Au coeur vif de l’automne, quand les mythiques forêts humides du Vercors enfilent leurs manteaux jaunes et orangées, il fait bon s’égarer à travers pistes et sentiers.

Foulant d’un pas lent le tapis de feuilles tombées à terre, on guette l’apparition furtive d’une salamandre, on s’amuse d’une limace croquer une amanite, on écoute le chant d’un rouge-gorge caché entre deux branches de houx. Dans ce décor hautement coloré, chaque sujet photographié est généreusement magnifié. Loin du macadam, nul besoin de filtres Instagram !

Savourant copieusement cet éphémère spectacle de feux et de lumières, nous progressons lentement en direction des crêtes ensoleillées au-dessus de la canopée. Nous y avons donné rendez-vous avec les aigles et les vautours, pour un pique-nique au sommet.
En approchant la sortie des bois, où les arbres espacés laissent de plus en plus entrer la lumière, des passereaux en pagaille traversent le chemin d’un côté à l’autre, sans que nous puissions tout de suite vérifier leur identité. Grâce aux jumelles nous mettons rapidement fin au mystère : ce sont des pinsons des arbres. Mais ils ne sont pas venus seuls : leurs cousins du Nord sont également de la partie !

Je suis un peu surpris d’en voir aussi tôt dans la saison, et surtout en pleine nature. Chaque hiver, dans le jardin, je guette l’arrivée de ces petits vikings ailés, qui descendent sous nos contrées pour s’alimenter. Très grégaires, ils voyagent en groupe et peuvent facilement faire une razzia des graines de tournesols mises à disposition dans les mangeoires !

De la même taille que les pinsons des arbres, avec le même gros bec conique caractéristique des granivores, les pinsons du Nord mâles ont une robe à prédominance orange plutôt que rose, moins terne et délavée que leurs cousins du sud. Ceci est encore plus vrai au printemps, en période nuptiale, où la tête du mâle devient noir charbon, en contraste saisissant avec sa poitrine rousse et blanche.

Dans cette ambiance automnale, je vois l’opportunité de valoriser leur sublime plumage. Encore faut-il que je parvienne à m’en approcher !

Si la grande majorité s’envole à notre approche, il en est quelques uns plus téméraires qui restent perchés dans les arbres. Leur robe leur offre un camouflage saisissant dans ces feuilles d’automne !

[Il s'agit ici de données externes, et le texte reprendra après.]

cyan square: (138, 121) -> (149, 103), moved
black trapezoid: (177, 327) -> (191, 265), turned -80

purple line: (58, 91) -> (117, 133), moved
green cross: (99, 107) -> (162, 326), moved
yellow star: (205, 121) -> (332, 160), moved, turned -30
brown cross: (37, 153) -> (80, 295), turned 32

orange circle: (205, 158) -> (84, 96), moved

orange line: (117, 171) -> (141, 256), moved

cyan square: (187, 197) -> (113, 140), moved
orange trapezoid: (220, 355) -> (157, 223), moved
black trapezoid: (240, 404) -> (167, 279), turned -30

Après avoir réussi à tirer le portrait d’un mâle sur une belle branche couverte de lichens, sur fond de canopée orangée, je repère un autre individu perché en silhouette au bout d’une mini-branche.
Je me déplace doucement de quelques mètres pour qu’il ne soit plus à contre-jour, où je peux le viser à travers des feuilles au premier-plan.

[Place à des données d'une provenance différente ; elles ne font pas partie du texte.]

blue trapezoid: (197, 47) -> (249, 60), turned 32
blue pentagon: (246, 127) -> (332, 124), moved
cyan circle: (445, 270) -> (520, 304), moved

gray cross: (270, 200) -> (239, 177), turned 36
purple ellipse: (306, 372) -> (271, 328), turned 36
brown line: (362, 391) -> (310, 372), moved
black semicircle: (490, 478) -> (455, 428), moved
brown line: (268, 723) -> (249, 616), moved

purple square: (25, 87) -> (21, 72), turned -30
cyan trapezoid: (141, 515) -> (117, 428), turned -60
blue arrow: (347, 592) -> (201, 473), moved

En me déplaçant de quelques mètres encore, je peux le cadrer dans une lumière différente encore, offrant cette fois une ambiance davantage naturaliste que poétique.

Le voilà maintenant qui se pose au sol. Pas le choix : si je veux faire une petite série de portraits en jouant sur les flous de premiers plans, je dois me mettre au sol, moi aussi. Sans mouvements brusques, je m’agenouille, puis me mets carrément à plat ventre !

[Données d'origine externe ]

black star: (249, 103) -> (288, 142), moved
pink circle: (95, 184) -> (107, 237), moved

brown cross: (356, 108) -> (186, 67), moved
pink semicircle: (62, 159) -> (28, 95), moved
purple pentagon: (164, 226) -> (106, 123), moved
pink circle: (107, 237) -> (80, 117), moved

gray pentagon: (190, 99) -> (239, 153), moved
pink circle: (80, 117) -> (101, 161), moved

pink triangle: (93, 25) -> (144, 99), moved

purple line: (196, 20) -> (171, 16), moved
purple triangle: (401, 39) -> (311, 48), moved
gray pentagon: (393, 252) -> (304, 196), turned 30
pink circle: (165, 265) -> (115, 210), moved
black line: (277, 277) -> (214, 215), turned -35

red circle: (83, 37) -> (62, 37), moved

Par chance l’oiseau ne s’est pas affolé, avec toutes ces faines tombées des hêtres il semble avoir trouvé le meilleur spot pour festoyer. Commence alors la lente approche, en mode lézard rampant pas très dégourdi.

Il me donne largement le temps de l’observer et d’attendre le bon moment pour déclencher. À mesure qu’il se déplace de quelques mètres, je profite d’ambiances et de fonds à chaque fois différents.

Je l’immortalise en flagrant délit de festin de faines, puis j’attends qu’il n’ait plus la bouche pleine.

L’attente vaut largement la peine : il est maintenant tellement proche que j’arrive à bien l’isoler dans un magnifique bokeh.

Et voilà comment je me suis régalé à égayer cette petite randonnée, sinon bien maigre en observations ornithologiques.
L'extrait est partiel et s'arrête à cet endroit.